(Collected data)
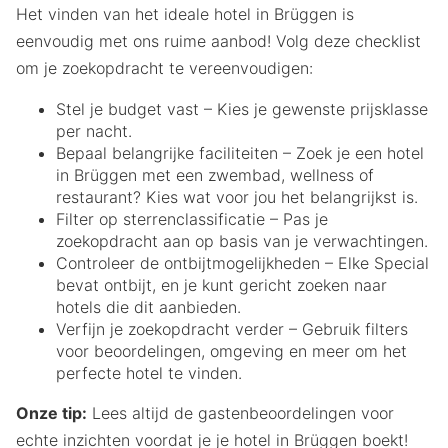
Het vinden van het ideale hotel in Brüggen is
eenvoudig met ons ruime aanbod! Volg deze checklist
om je zoekopdracht te vereenvoudigen:
Stel je budget vast – Kies je gewenste prijsklasse
per nacht.
Bepaal belangrijke faciliteiten – Zoek je een hotel
in Brüggen met een zwembad, wellness of
restaurant? Kies wat voor jou het belangrijkst is.
Filter op sterrenclassificatie – Pas je
zoekopdracht aan op basis van je verwachtingen.
Controleer de ontbijtmogelijkheden – Elke Special
bevat ontbijt, en je kunt gericht zoeken naar
hotels die dit aanbieden.
Verfijn je zoekopdracht verder – Gebruik filters
voor beoordelingen, omgeving en meer om het
perfecte hotel te vinden.
Onze tip:
Lees altijd de gastenbeoordelingen voor
echte inzichten voordat je je hotel in Brüggen boekt!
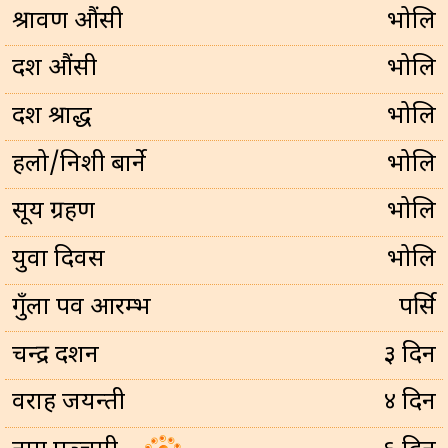
श्रावण औंसी
भोलि
दर्श औंसी
भोलि
दर्श श्राद्ध
भोलि
हलो/निशी बार्ने
भोलि
सूर्य ग्रहण
भोलि
युवा दिवस
भोलि
गुँला पर्व आरम्भ
पर्सि
चन्द्र दर्शन
३ दिन
वराह जयन्ती
४ दिन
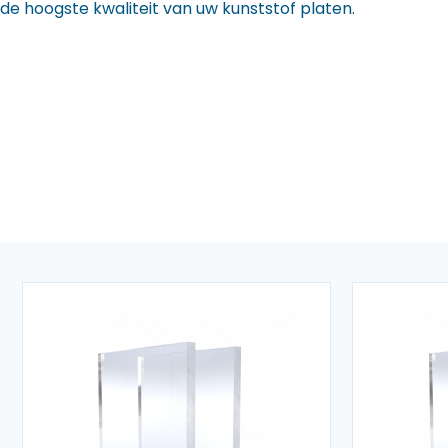
de hoogste kwaliteit van uw kunststof platen.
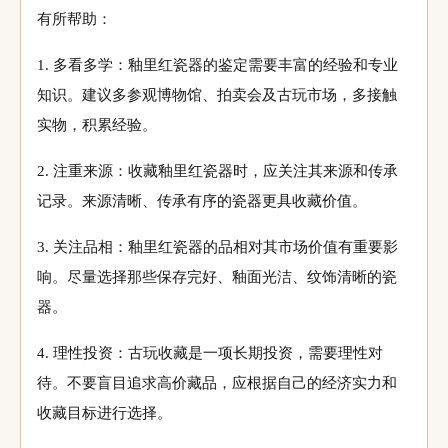
有所帮助：
1. 多看多学：釉里红瓷器的鉴定需要丰富的经验和专业
知识。建议多参观博物馆、拍卖会及古玩市场，多接触
实物，积累经验。
2. 注重来源：收藏釉里红瓷器时，应关注其来源和传承
记录。来源清晰、传承有序的瓷器更具收藏价值。
3. 关注品相：釉里红瓷器的品相对其市场价值有重要影
响。尽量选择那些保存完好、釉面光洁、纹饰清晰的瓷
器。
4. 理性投资：古玩收藏是一项长期投资，需要理性对
待。不要盲目追求高价藏品，应根据自己的经济实力和
收藏目标进行选择。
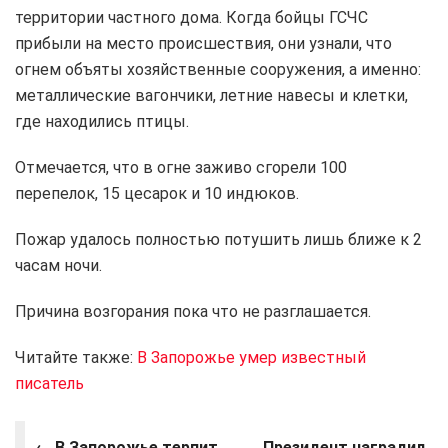
территории частного дома. Когда бойцы ГСЧС
прибыли на место происшествия, они узнали, что
огнем объяты хозяйственные сооружения, а именно:
металлические вагончики, летние навесы и клетки,
где находились птицы.
Отмечается, что в огне заживо сгорели 100
перепелок, 15 цесарок и 10 индюков.
Пожар удалось полностью потушить лишь ближе к 2
часам ночи.
Причина возгорания пока что не разглашается.
Читайте также:
В Запорожье умер известный
писатель
←
В Запорожье терпит
Президент наградил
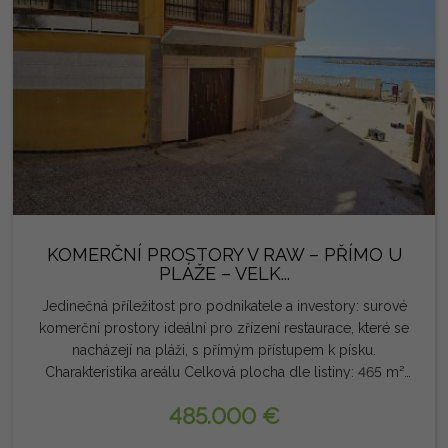
nejdynamičtějších a nejžádanějších oblastí Torrevieja.
Právní upozornění: Poplatky a daně nejsou zahrnuty.
Poskytnuté informace jsou orientační a právně nezávazné a
mohou obsahovat chyby.
KOMERČNÍ PROSTORY V RAW – PŘÍMO U
PLÁŽE – VELK...
Jedinečná příležitost pro podnikatele a investory: surové
komerční prostory ideální pro zřízení restaurace, které se
nacházejí na pláži, s přímým přístupem k písku.
Charakteristika areálu Celková plocha dle listiny: 465 m²
Vnitřní plocha: 264 m² Venkovní terasa: 201 m² 20
485.000 €
lineárních metrů fasády obrácené k moři, ideální pro
zřízení terasy přímo na písku Plánovaný odvod kouře přes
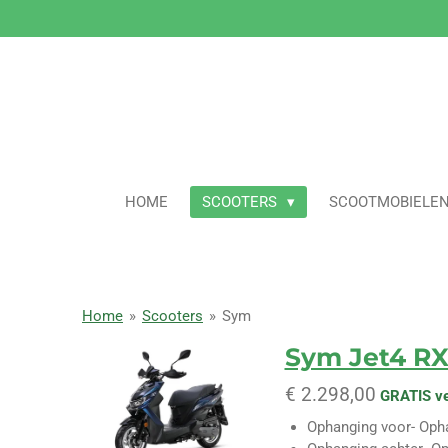
Ga
direct
naar
de
hoofdinhoud
HOME
SCOOTERS
SCOOTMOBIELE
Home
»
Scooters
»
Sym
Sym Jet4 R
€ 2.298,00
GRATIS v
Ophanging voor
- Oph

▸ PROMPT
Filter the records for lines containing the word "naar" and copy each one.

▸ SOLUTION TO THIS EXERCISE
bevat ontbijt, en je kunt gericht zoeken naar
naar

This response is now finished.